From Diogenes and Epicurus to Erich Fromm and modern minimalism activists, from ancient times to the present, there is a long tradition of philosophers suggesting that long-lasting happiness might be easier to achieve if we don’t primarily focus on material gains.
This article is part of The Ultimate Guide to the Philosophy of Erich Fromm.
How much money do we need?
There’s a wonderful short story by Leo Tolstoy, “How Much Land Does a Man Need?” It tells of a man who got the opportunity to claim a piece of land as his own: as much as he could walk around in one day.
The man starts in the morning to walk, and at every point where he might turn back, he pushes himself to go another little bit, just until that next corner — because why should he leave that piece of land unclaimed? So he walks happily until the late afternoon, when he realises that the sun is sinking and that he’ll have to hurry up to return to the point of departure and close the circle — or else he’ll lose the land.
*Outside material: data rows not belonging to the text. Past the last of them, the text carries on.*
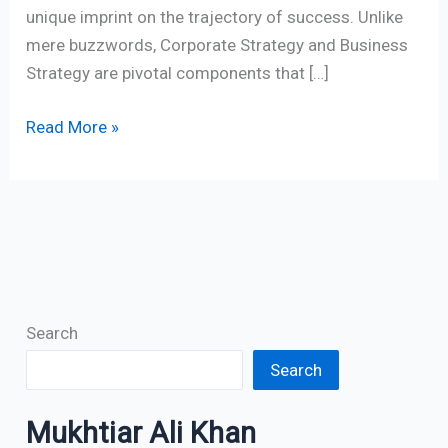
unique imprint on the trajectory of success. Unlike
mere buzzwords, Corporate Strategy and Business
Strategy are pivotal components that […]
Read More »
Search
Search
Mukhtiar Ali Khan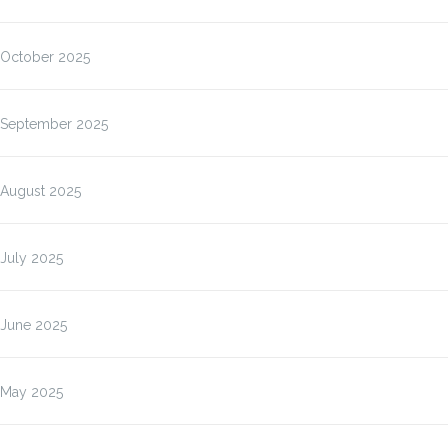
October 2025
September 2025
August 2025
July 2025
June 2025
May 2025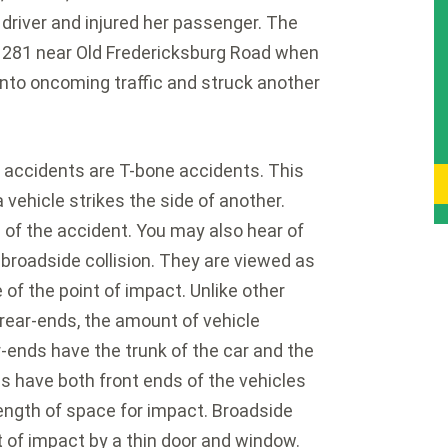
 driver and injured her passenger. The
 281 near Old Fredericksburg Road when
nto oncoming traffic and struck another
ccidents are T-bone accidents. This
 vehicle strikes the side of another.
 of the accident. You may also hear of
a broadside collision. They are viewed as
f the point of impact. Unlike other
r rear-ends, the amount of vehicle
-ends have the trunk of the car and the
ns have both front ends of the vehicles
ength of space for impact. Broadside
t of impact by a thin door and window.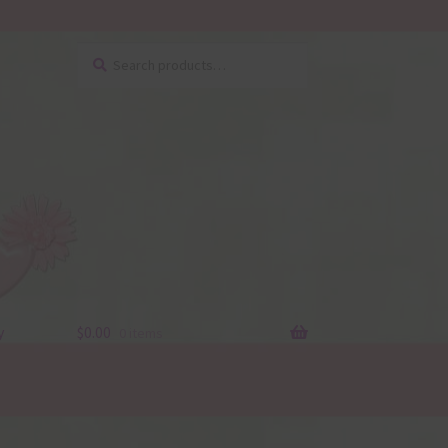
Search
Search
for:
y
$
0.00
0 items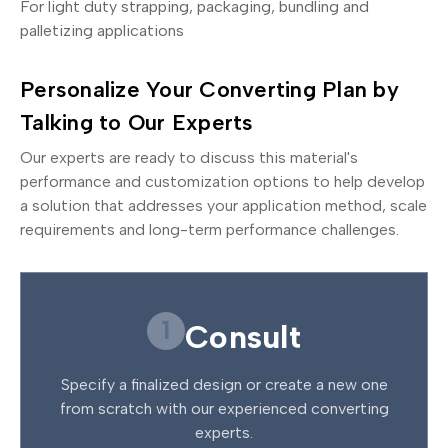
For light duty strapping, packaging, bundling and
palletizing applications
Personalize Your Converting Plan by
Talking to Our Experts
Our experts are ready to discuss this material's
performance and customization options to help develop
a solution that addresses your application method, scale
requirements and long-term performance challenges.
1
Consult
Specify a finalized design or create a new one
from scratch with our experienced converting
experts.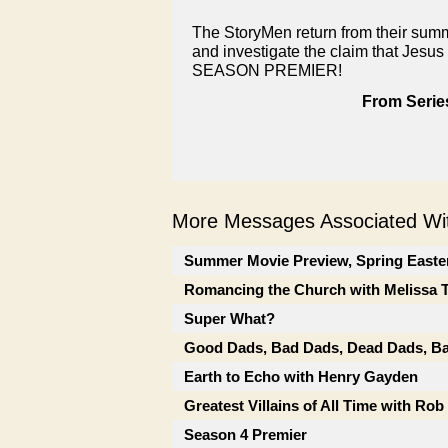
The StoryMen return from their summ
and investigate the claim that Jesus 
SEASON PREMIER!
From Serie
More Messages Associated Wit
Summer Movie Preview, Spring Easte
Romancing the Church with Melissa 
Super What?
Good Dads, Bad Dads, Dead Dads, Ba
Earth to Echo with Henry Gayden
Greatest Villains of All Time with Ro
Season 4 Premier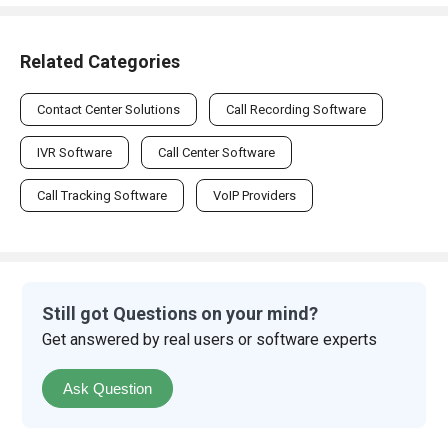
Related Categories
Contact Center Solutions
Call Recording Software
IVR Software
Call Center Software
Call Tracking Software
VoIP Providers
Still got Questions on your mind?
Get answered by real users or software experts
Ask Question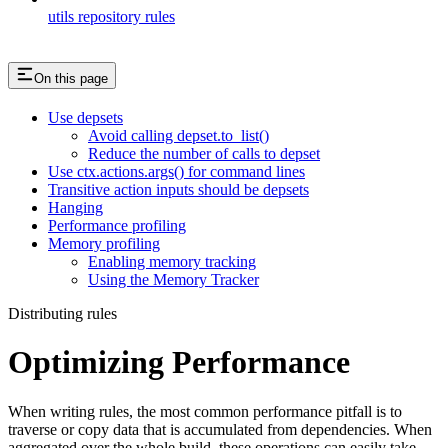
utils repository rules
On this page
Use depsets
Avoid calling depset.to_list()
Reduce the number of calls to depset
Use ctx.actions.args() for command lines
Transitive action inputs should be depsets
Hanging
Performance profiling
Memory profiling
Enabling memory tracking
Using the Memory Tracker
Distributing rules
Optimizing Performance
When writing rules, the most common performance pitfall is to
traverse or copy data that is accumulated from dependencies. When
aggregated over the whole build, these operations can easily take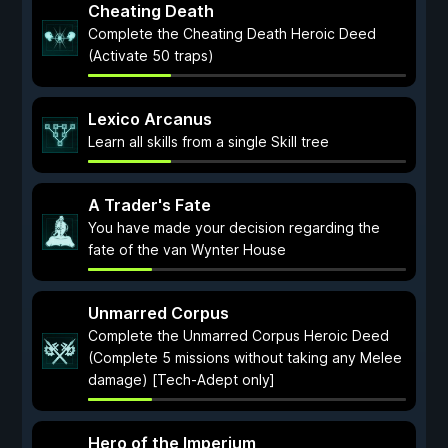
Cheating Death
Complete the Cheating Death Heroic Deed
(Activate 50 traps)
Lexico Arcanus
Learn all skills from a single Skill tree
A Trader's Fate
You have made your decision regarding the
fate of the van Wynter House
Unmarred Corpus
Complete the Unmarred Corpus Heroic Deed
(Complete 5 missions without taking any Melee
damage) [Tech-Adept only]
Hero of the Imperium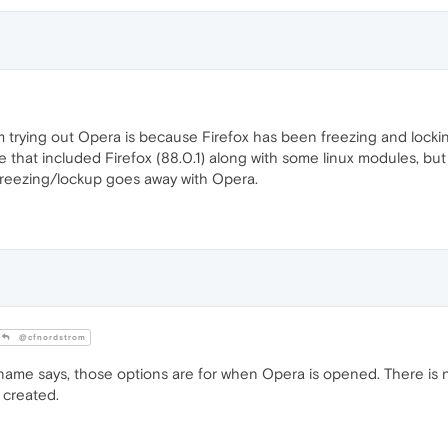
am trying out Opera is because Firefox has been freezing and locki
that included Firefox (88.0.1) along with some linux modules, but 
he freezing/lockup goes away with Opera.
@cfnordstrom
 name says, those options are for when Opera is opened. There is
 created.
So he starts running back, trying to complete the circle around his future land, more and more frantically as the sun slowly sets in the West… He runs and runs and reaches the starting point just at the last possible moment, where he finally breaks down and falls to the ground: dead from exhaustion. He is buried and at this point it becomes clear how much land a man really needs: six feet — that’s enough for him for the rest of eternity.
Here is a collection of Tolstoy’s stories. They are wonderful in their deep appreciation of the human condition.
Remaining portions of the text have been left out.